We are pleased to announce that on March 4, 2025, an updated Rich Text Editor will be introduced in the MyFitnessPal Community. To learn more about the upcoming changes, please click here. We look forward to sharing this new feature with you!

Experimental Muffins - Results *FLAT* Suggestions?

eacatterton
eacatterton Posts: 111 Member
edited November 2024 in Recipes
I have been trying lately to create healthier baking habits. (I love to bake). So I found a recipe for some muffins, but I altered it slightly to include some ingredients I wanted, and I used wheat flour instead of white. The result was not what I was looking for. They taste alright, but they are not "muffins". My husband actually called them hockey pucks :( They were flat and slightly dense. Maybe someone here can suggest something that will make this recipe work?

Ingredients:


King Arthur - Premium 100% Whole Wheat Flour, 1 cup

Quaker Oats - Quick -1 Minute, 3/4 cup dry

Smart Balance - Free Fat Milk With Omega-3, 1 Cup

Berryhill (Aldi) {Correct} - Crunchy Peanut Butter, 10 tbsp.

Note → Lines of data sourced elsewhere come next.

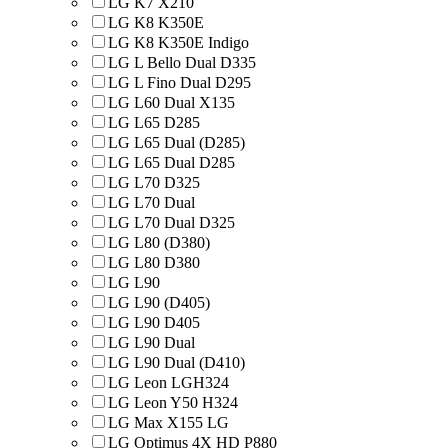
LG K7 X210
LG K8 K350E
LG K8 K350E Indigo
LG L Bello Dual D335
LG L Fino Dual D295
LG L60 Dual X135
LG L65 D285
LG L65 Dual (D285)
LG L65 Dual D285
LG L70 D325
LG L70 Dual
LG L70 Dual D325
LG L80 (D380)
LG L80 D380
LG L90
LG L90 (D405)
LG L90 D405
LG L90 Dual
LG L90 Dual (D410)
LG Leon LGH324
LG Leon Y50 H324
LG Max X155 LG
LG Optimus 4X HD P880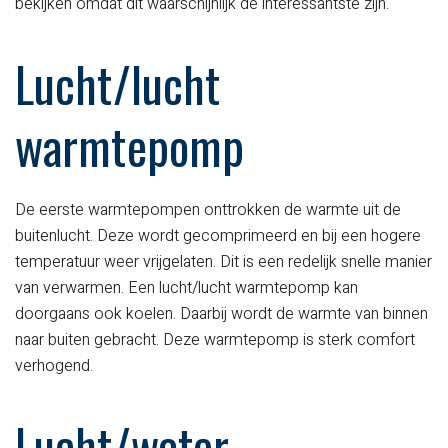
bekijken omdat dit waarschijnlijk de interessantste zijn.
Lucht/lucht
warmtepomp
De eerste warmtepompen onttrokken de warmte uit de
buitenlucht. Deze wordt gecomprimeerd en bij een hogere
temperatuur weer vrijgelaten. Dit is een redelijk snelle manier
van verwarmen. Een lucht/lucht warmtepomp kan
doorgaans ook koelen. Daarbij wordt de warmte van binnen
naar buiten gebracht. Deze warmtepomp is sterk comfort
verhogend.
Lucht/water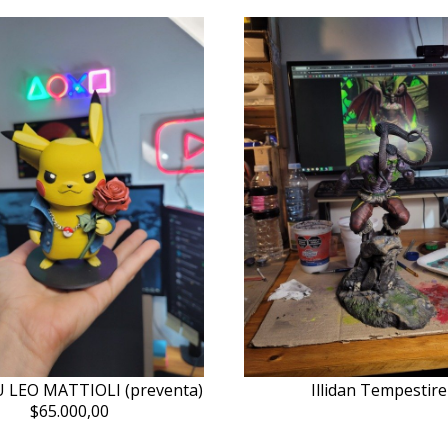
 LEO MATTIOLI (preventa)
Illidan Tempestire
$65.000,00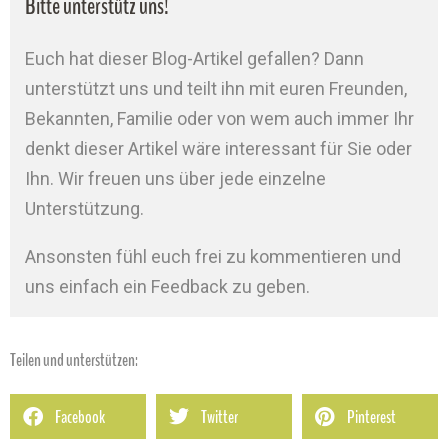
Bitte unterstütz uns!
Euch hat dieser Blog-Artikel gefallen? Dann
unterstützt uns und teilt ihn mit euren Freunden,
Bekannten, Familie oder von wem auch immer Ihr
denkt dieser Artikel wäre interessant für Sie oder
Ihn. Wir freuen uns über jede einzelne
Unterstützung.
Ansonsten fühl euch frei zu kommentieren und
uns einfach ein Feedback zu geben.
Teilen und unterstützen:
Facebook
Twitter
Pinterest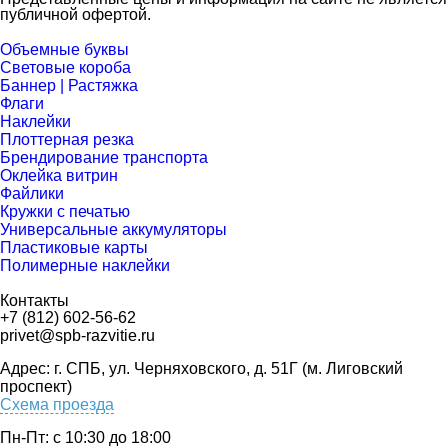
публичной офертой.
Объемные буквы
Световые короба
Баннер | Растяжка
Флаги
Наклейки
Плоттерная резка
Брендирование транспорта
Оклейка витрин
Файлики
Кружки с печатью
Универсальные аккумуляторы
Пластиковые карты
Полимерные наклейки
Контакты
+7 (812) 602-56-62
privet@spb-razvitie.ru
Адрес: г. СПБ, ул. Черняховского, д. 51Г (м. Лиговский
проспект)
Схема проезда
Пн-Пт: с 10:30 до 18:00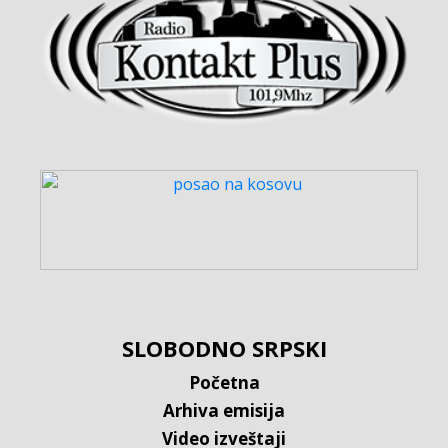
SLOBODNO SRPSKI
Početna
Arhiva emisija
Video izveštaji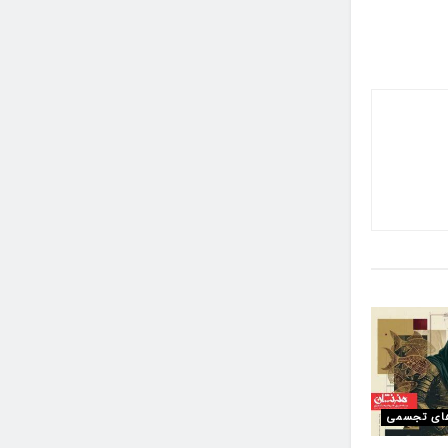
ای تجسمی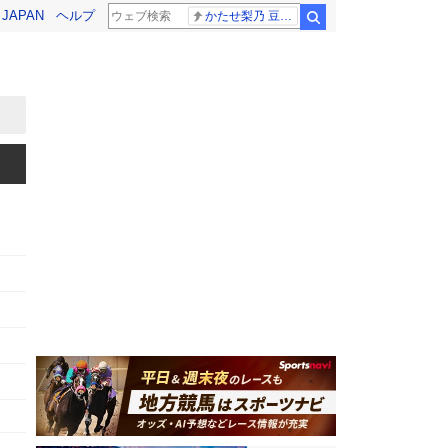
! JAPAN
ヘルプ
かたせ梨乃 豆原一成
検索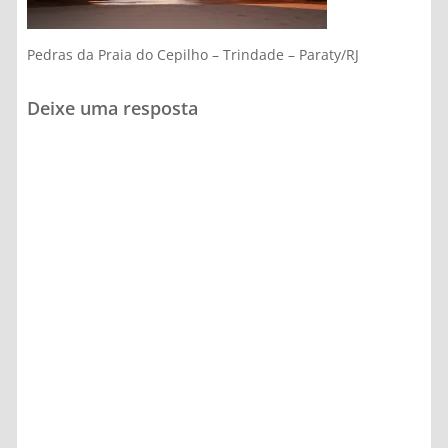
Pedras da Praia do Cepilho – Trindade – Paraty/RJ
Deixe uma resposta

Dole - Ripe Banana, 0.5 Medium Ripe

Egg - 70 Calories Candee - Raw, 1 egg

Mccormick's - Pure Vanilla Extract, 1 tsp

Spices - Cinnamon, ground, 0.5 tbsp

This made 12 muffins. I am still eating them...they are just not what I was expecting.

Any comments will be appreciated!!! :)

Replies

  • add a tsp of baking powder it will help it rise
  • eileen7316
    eileen7316 Posts: 72 Member
    10 Tablespoons peanut butter?? Is it really 10?
  • For_the_Last_Time
    For_the_Last_Time Posts: 136 Member
    As someone else said baking powder will help rise, using all wheat flour will produce denser results though then all purpose white flour which isn't a bad thing just you won't get the same results.
  • giggitygoo
    giggitygoo Posts: 1,978 Member
    Swapping for whole wheat bread flour will help, and so will adding 1 teaspoon baking soda or baking powder.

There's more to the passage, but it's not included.